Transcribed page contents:
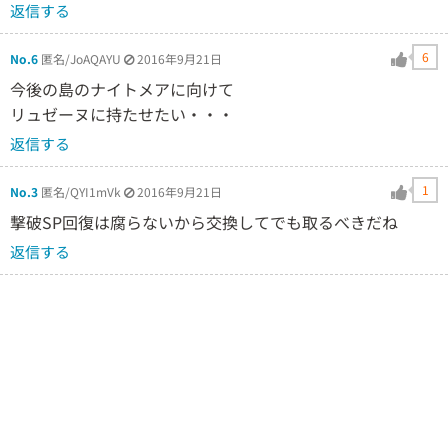
返信する
6
No.6
匿名/JoAQAYU
2016年9月21日
今後の島のナイトメアに向けて
リュゼーヌに持たせたい・・・
返信する
1
No.3
匿名/QYI1mVk
2016年9月21日
撃破SP回復は腐らないから交換してでも取るべきだね
返信する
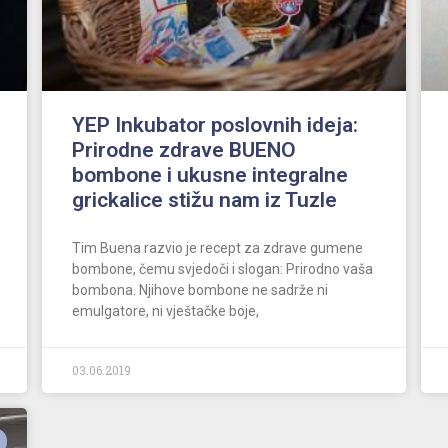
YEP Inkubator poslovnih ideja:
Prirodne zdrave BUENO
bombone i ukusne integralne
grickalice stižu nam iz Tuzle
Tim Buena razvio je recept za zdrave gumene
bombone, čemu svjedoči i slogan: Prirodno vaša
bombona. Njihove bombone ne sadrže ni
emulgatore, ni vještačke boje,
03.06.2019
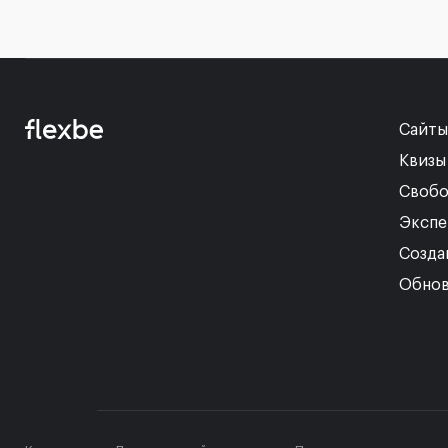
Сайты
Квизы
Свобо
Экспе
Созда
Обнов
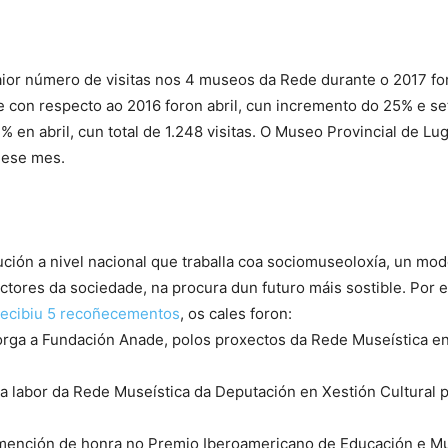
or número de visitas nos 4 museos da Rede durante o 2017 foro
te con respecto ao 2016 foron abril, cun incremento do 25% e 
 en abril, cun total de 1.248 visitas. O Museo Provincial de L
 nese mes.
tución a nivel nacional que traballa coa sociomuseoloxía, un m
ctores da sociedade, na procura dun futuro máis sostible. Por e
recibiu 5 recoñecementos
, os cales foron:
torga a Fundación Anade, polos proxectos da Rede Museística e
a labor da Rede Museística da Deputación en Xestión Cultural p
mención de honra no Premio Iberoamericano de Educación e Mus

Aim of the task: Please retype the records above exactly, but leave out any pictures.

Written solution:
返信する
6
No.6
匿名/JoAQAYU
2016年9月21日
今後の島のナイトメアに向けて
リュゼーヌに持たせたい・・・
返信する
1
No.3
匿名/QYI1mVk
2016年9月21日
撃破SP回復は腐らないから交換してでも取るべきだね
返信する
YEP Inkubator poslovnih ideja:
Prirodne zdrave BUENO
bombone i ukusne integralne
grickalice stižu nam iz Tuzle
Tim Buena razvio je recept za zdrave gumene
bombone, čemu svjedoči i slogan: Prirodno vaša
bombona. Njihove bombone ne sadrže ni
emulgatore, ni vještačke boje,
03.06.2019
Сайты
Квизы
Свобо
Экспе
Созда
Обнов
or número de visitas nos 4 museos da Rede durante o 2017 foro
te con respecto ao 2016 foron abril, cun incremento do 25% e 
 en abril, cun total de 1.248 visitas. O Museo Provincial de L
 nese mes.
tución a nivel nacional que traballa coa sociomuseoloxía, un m
ctores da sociedade, na procura dun futuro máis sostible. Por e
recibiu 5 recoñecementos
, os cales foron:
torga a Fundación Anade, polos proxectos da Rede Museística e
a labor da Rede Museística da Deputación en Xestión Cultural p
mención de honra no Premio Iberoamericano de Educación e Mus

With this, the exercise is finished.